Are Robots really taking our jobs and how can jobs be recovered/re-created? As the fallen price of technology has made investment cheaper, companies are using computers and automation tools to replace staff. This has led to a rise in profits relative to wages against GDP.
According to a study by Chicago Booth business school researchers Loukas Karabarbounis and Brent Neiman (and others) the most profound impact on wages and jobs losses is likely to be the rise of information technology investment by corporations and greater automation through Internet and software technologies and robotics on the factory floors, the investments in which gathered pace in the 1980s as depicted in a series of papers (Oliner and Sichel (2000, 2002), Jorgenson and Stiroh (2000), Stiroh (2002), and Jorgenson, Ho, and Stiroh (2002)). In a 2007 paper, a team of economists led by Harvard’s Dale Jorgenson found the economic expansion was driven by efficiency increases in the production of IT, including computers, software and telecommunications components. Improvements in IT production “resulted in higher rates of decline in IT prices, stimulating decisions by firms, households, and governments to invest in IT equipment and software.”

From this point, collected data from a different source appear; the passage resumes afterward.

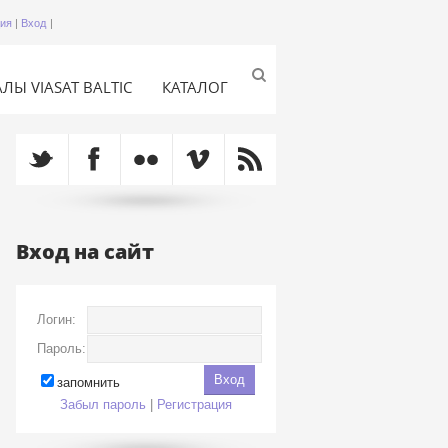
ция
|
Вход
|
ЛЫ VIASAT BALTIC
КАТАЛОГ
Вход на сайт
Логин:
Пароль:
запомнить
Забыл пароль
|
Регистрация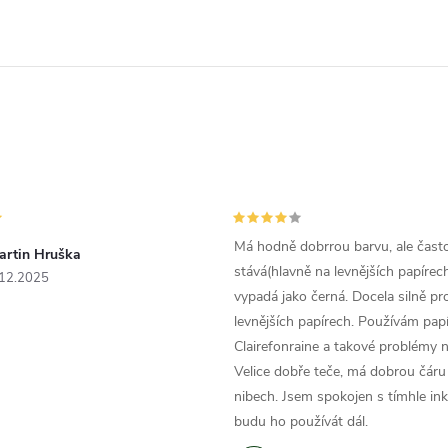
Má hodně dobrrou barvu, ale čast
artin Hruška
stává(hlavně na levnějších papírech
.12.2025
vypadá jako černá. Docela silně pr
levnějších papírech. Používám papí
Clairefonraine a takové problémy
Velice dobře teče, má dobrou čáru 
nibech. Jsem spokojen s tímhle in
budu ho používát dál.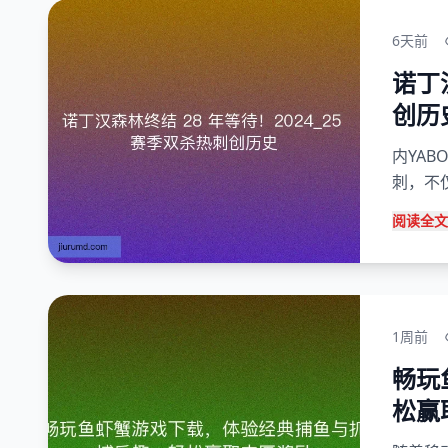
6天前
诺丁
创历
内YAB
刺，不
阅读全文
1周前
畅玩
松赢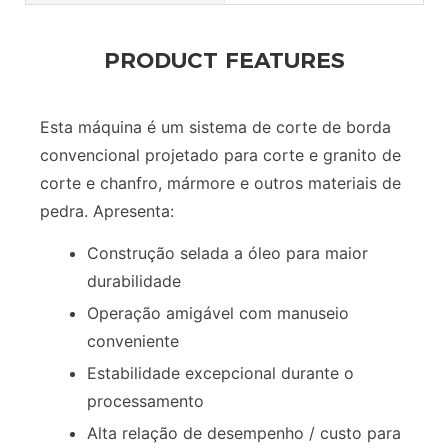
PRODUCT FEATURES
Esta máquina é um sistema de corte de borda
convencional projetado para corte e granito de
corte e chanfro, mármore e outros materiais de
pedra. Apresenta:
Construção selada a óleo para maior
durabilidade
Operação amigável com manuseio
conveniente
Estabilidade excepcional durante o
processamento
Alta relação de desempenho / custo para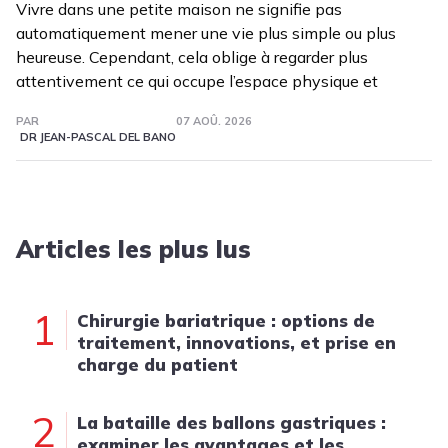
Vivre dans une petite maison ne signifie pas
automatiquement mener une vie plus simple ou plus
heureuse. Cependant, cela oblige à regarder plus
attentivement ce qui occupe l’espace physique et
PAR
07 AOÛ. 2026
DR JEAN-PASCAL DEL BANO
Articles les plus lus
1
Chirurgie bariatrique : options de
traitement, innovations, et prise en
charge du patient
2
La bataille des ballons gastriques :
examiner les avantages et les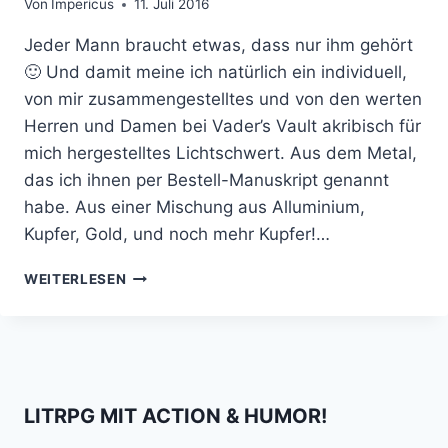
Von
Impericus
11. Juli 2016
Jeder Mann braucht etwas, dass nur ihm gehört
🙂 Und damit meine ich natürlich ein individuell,
von mir zusammengestelltes und von den werten
Herren und Damen bei Vader’s Vault akribisch für
mich hergestelltes Lichtschwert. Aus dem Metal,
das ich ihnen per Bestell-Manuskript genannt
habe. Aus einer Mischung aus Alluminium,
Kupfer, Gold, und noch mehr Kupfer!…
MEIN
WEITERLESEN
ARDENT
ELITE
LICHTSCHWERT
VON
VADER’S
VAULT
LITRPG MIT ACTION & HUMOR!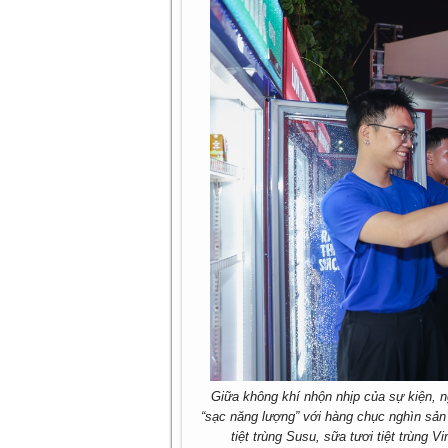
Giữa không khí nhộn nhịp của sự kiện, 
“sạc năng lượng” với hàng chục nghìn sả
tiệt trùng Susu, sữa tươi tiệt trùng 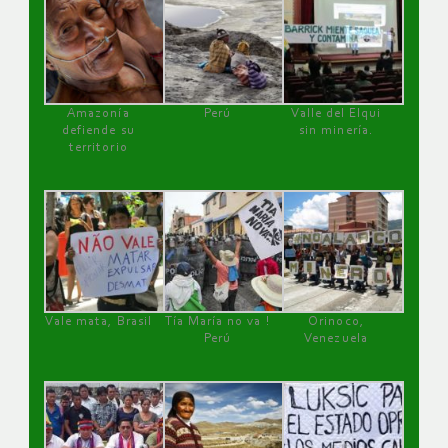
Amazonía
Perú
Valle del Elqui
defiende su
sin minería.
territorio
Vale mata, Brasil
Tía María no va !
Orinoco,
Perú
Venezuela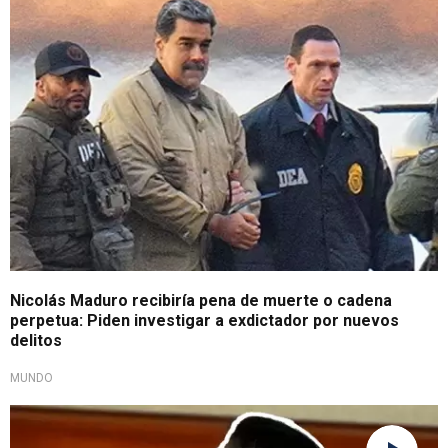
Se complica su situación
Nicolás Maduro recibiría pena de muerte o cadena
perpetua: Piden investigar a exdictador por nuevos
delitos
MUNDO
Histórica condena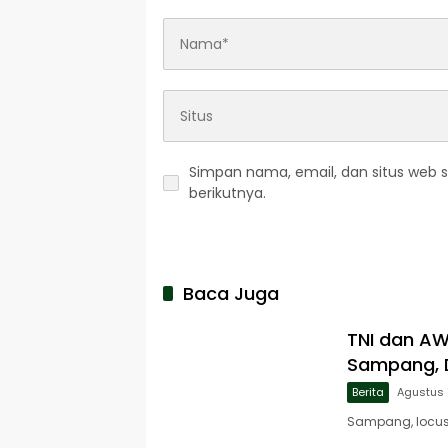
Simpan nama, email, dan situs web 
berikutnya.
Baca Juga
TNI dan A
Sampang, D
Berita
Agustus 
Sampang, locusj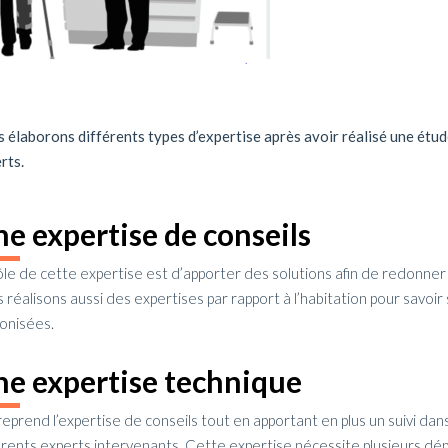
 élaborons différents types d’expertise après avoir réalisé une étud
rts.
e expertise de conseils
ôle de cette expertise est d’apporter des solutions afin de redonner
 réalisons aussi des expertises par rapport à l’habitation pour savoir
onisées.
e expertise technique
 reprend l’expertise de conseils tout en apportant en plus un suivi dan
érents experts intervenants. Cette expertise nécessite plusieurs dé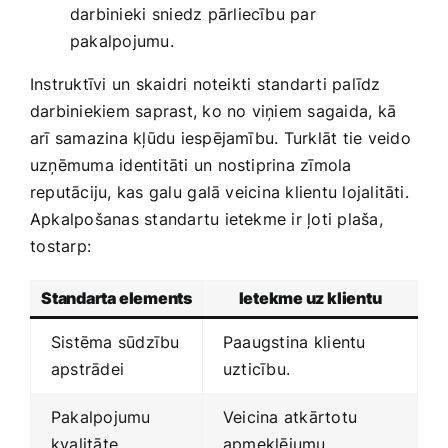
darbinieki ⁣sniedz pārliecību par
pakalpojumu.
Instruktīvi un skaidri noteikti standarti palīdz
darbiniekiem saprast, ko no viņiem sagaida,‌ kā
arī samazina‌ kļūdu iespējamību. Turklāt tie‌ veido
uzņēmuma identitāti‌ un nostiprina zīmola⁢
reputāciju, kas galu⁣ galā veicina klientu lojalitāti.​
Apkalpošanas standartu ietekme ir ļoti plaša,
⁢tostarp:
Standarta elements
Ietekme uz klientu
Sistēma sūdzību
Paaugstina ⁢klientu
apstrādei
uzticību.
Pakalpojumu
Veicina atkārtotu
kvalitāte
apmeklējumu.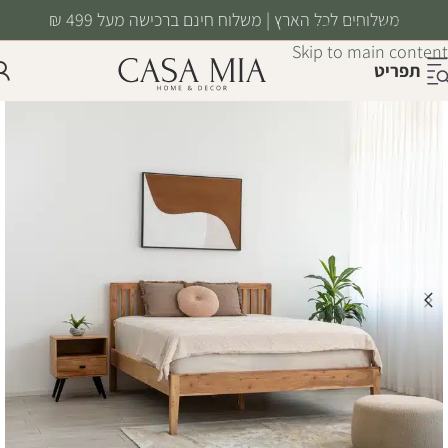
משלוחים לכל הארץ | משלוח חינם ברכישה מעל 499 ₪
Skip to navigation
Skip to main content
תפריט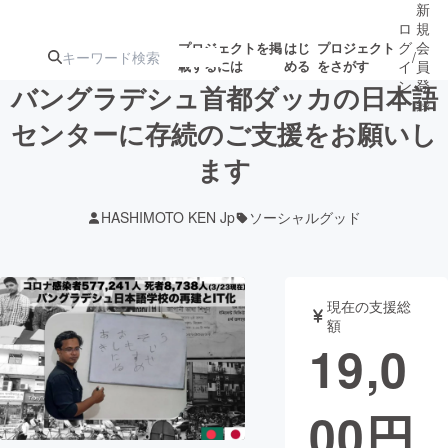
新
ロ
規
グ
会
プロジェクトを掲
はじ
プロジェクト
/
載するには
める
をさがす
イ
員
ン
登
バングラデシュ首都ダッカの日本語
録
センターに存続のご支援をお願いし
ます
人気のプロ
注目のリ
注目の新着プロ
募集終了が近いプ
もうすぐ公開
ジェクト
ターン
ジェクト
ロジェクト
されます
HASHIMOTO KEN Jp
ソーシャルグッド
アート・写真
音楽
現在の支援総
テクノロジー・ガジェット
ゲーム・サ
額
19,0
映像・映画
書籍・雑誌
00
円
ビジネス・起業
チャレンジ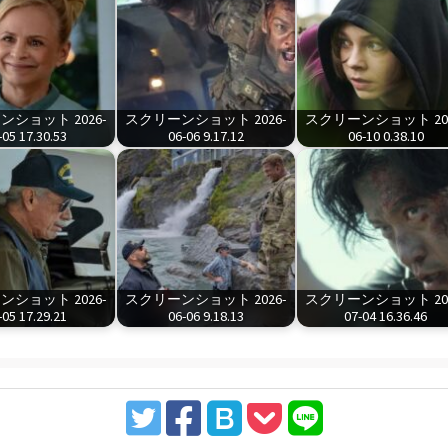
ショット 2026-
スクリーンショット 2026-
スクリーンショット 202
-05 17.30.53
06-06 9.17.12
06-10 0.38.10
ショット 2026-
スクリーンショット 2026-
スクリーンショット 202
-05 17.29.21
06-06 9.18.13
07-04 16.36.46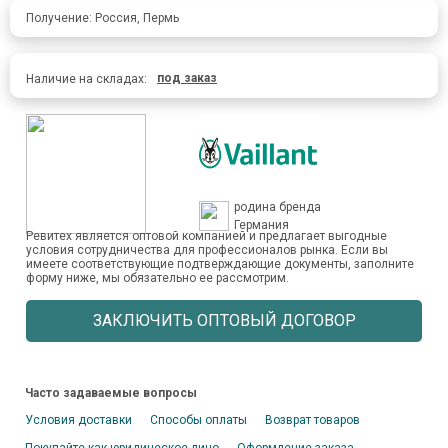
Получение: Россия, Пермь
под заказ
Наличие на складах:
родина бренда
Германия
Ревитех является оптовой компанией и предлагает выгодные
условия сотрудничества для профессионалов рынка. Если вы
имеете соответствующие подтверждающие документы, заполните
форму ниже, мы обязательно ее рассмотрим.
ЗАКЛЮЧИТЬ ОПТОВЫЙ ДОГОВОР
Часто задаваемые вопросы
Условия доставки
Способы оплаты
Возврат товаров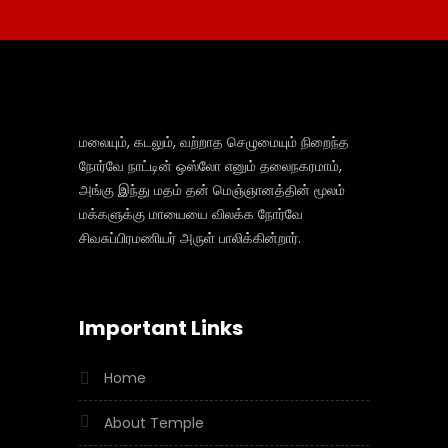
மலையும், கடலும், வற்றாத செழுமையும் நிறைந்த
நோர்வே நாட்டின் ஒஸ்லோ எனும் தலைநகரமாம்,
அங்கு இந்து மதம் தன் மெஞ்ஞானத்தின் மூலம்
மக்களுக்கு மாயையை விலக்க நோர்வே
சிவசுப்பிரமணியர் அருள் பாலிக்கின்றார்.
Important Links
Home
About Temple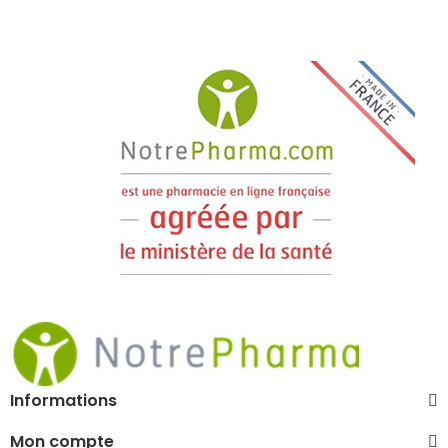
Informations
Mon compte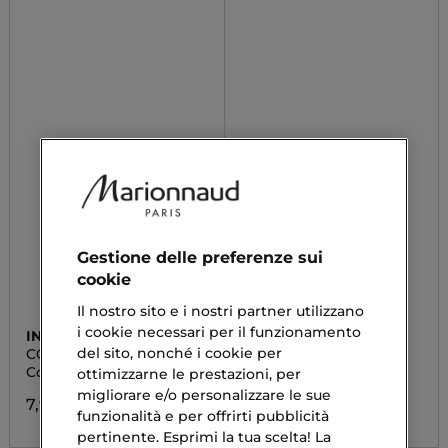
Gestione delle preferenze sui
cookie
Il nostro sito e i nostri partner utilizzano
i cookie necessari per il funzionamento
INUWET
INUWET
del sito, nonché i cookie per
CONO DI NATALE
DUO LIP BALMS STARS
Cofanetto Regalo
Cofanetto Regalo
ottimizzarne le prestazioni, per
migliorare e/o personalizzare le sue
7,90 €
8,90 €
funzionalità e per offrirti pubblicità
pertinente. Esprimi la tua scelta! La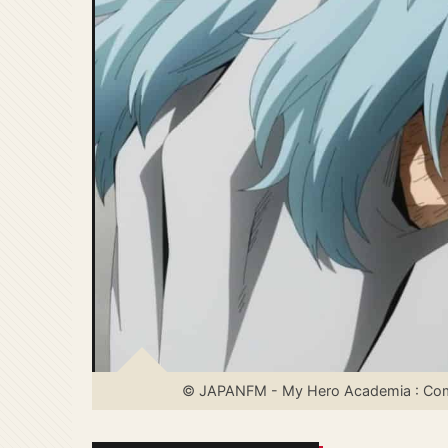
© JAPANFM - My Hero Academia : Comm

It would seem that there is solid evidence that during the period of the Great Stagnation where the global economy is said to have been stagnant, corporate revenues and profits have risen so dramatically, and as the above study shows, much of that can be attributed to improved efficiencies due to investments in automation. Of course globalization and migration of jobs also has an impact but by far the automation tools so heavily invested in over the 1990’s and early 2000’s are leading to increased profits versus GDP.
Chart 1 shows the record profits of US corporations, in fact since 2009, for instance, the majority of companies of the Standard and Poor’s 500-stock index have doubled their profits.
But, despite these profit and revenue growth at least one finding indicates that corporate investment is low or in ‘the trough’ as depicted in Chart 2, courtesy of Cardiff Garcia – US Net Business Investment.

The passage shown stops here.